**** Source data

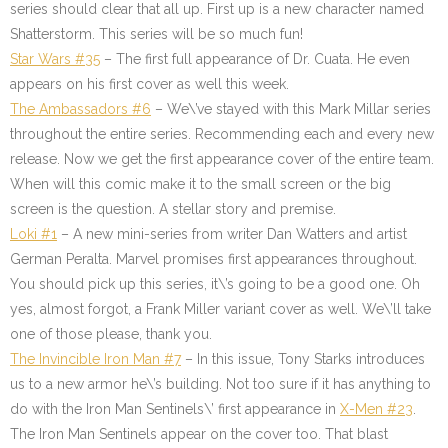
series should clear that all up. First up is a new character named
Shatterstorm. This series will be so much fun!
Star Wars #35
– The first full appearance of Dr. Cuata. He even
appears on his first cover as well this week.
The Ambassadors #6
– We\’ve stayed with this Mark Millar series
throughout the entire series. Recommending each and every new
release. Now we get the first appearance cover of the entire team.
When will this comic make it to the small screen or the big
screen is the question. A stellar story and premise.
Loki #1
– A new mini-series from writer Dan Watters and artist
German Peralta. Marvel promises first appearances throughout.
You should pick up this series, it\’s going to be a good one. Oh
yes, almost forgot, a Frank Miller variant cover as well. We\’ll take
one of those please, thank you.
The Invincible Iron Man #7
– In this issue, Tony Starks introduces
us to a new armor he\’s building. Not too sure if it has anything to
do with the Iron Man Sentinels\’ first appearance in
X-Men #23
.
The Iron Man Sentinels appear on the cover too. That blast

********

Without the images, write out all of the records exactly.

series should clear that all up. First up is a new character named
Shatterstorm. This series will be so much fun!
Star Wars #35
– The first full appearance of Dr. Cuata. He even
appears on his first cover as well this week.
The Ambassadors #6
– We\’ve stayed with this Mark Millar series
throughout the entire series. Recommending each and every new
release. Now we get the first appearance cover of the entire team.
When will this comic make it to the small screen or the big
screen is the question. A stellar story and premise.
Loki #1
– A new mini-series from writer Dan Watters and artist
German Peralta. Marvel promises first appearances throughout.
You should pick up this series, it\’s going to be a good one. Oh
yes, almost forgot, a Frank Miller variant cover as well. We\’ll take
one of those please, thank you.
The Invincible Iron Man #7
– In this issue, Tony Starks introduces
us to a new armor he\’s building. Not too sure if it has anything to
do with the Iron Man Sentinels\’ first appearance in
X-Men #23
.
The Iron Man Sentinels appear on the cover too. That blast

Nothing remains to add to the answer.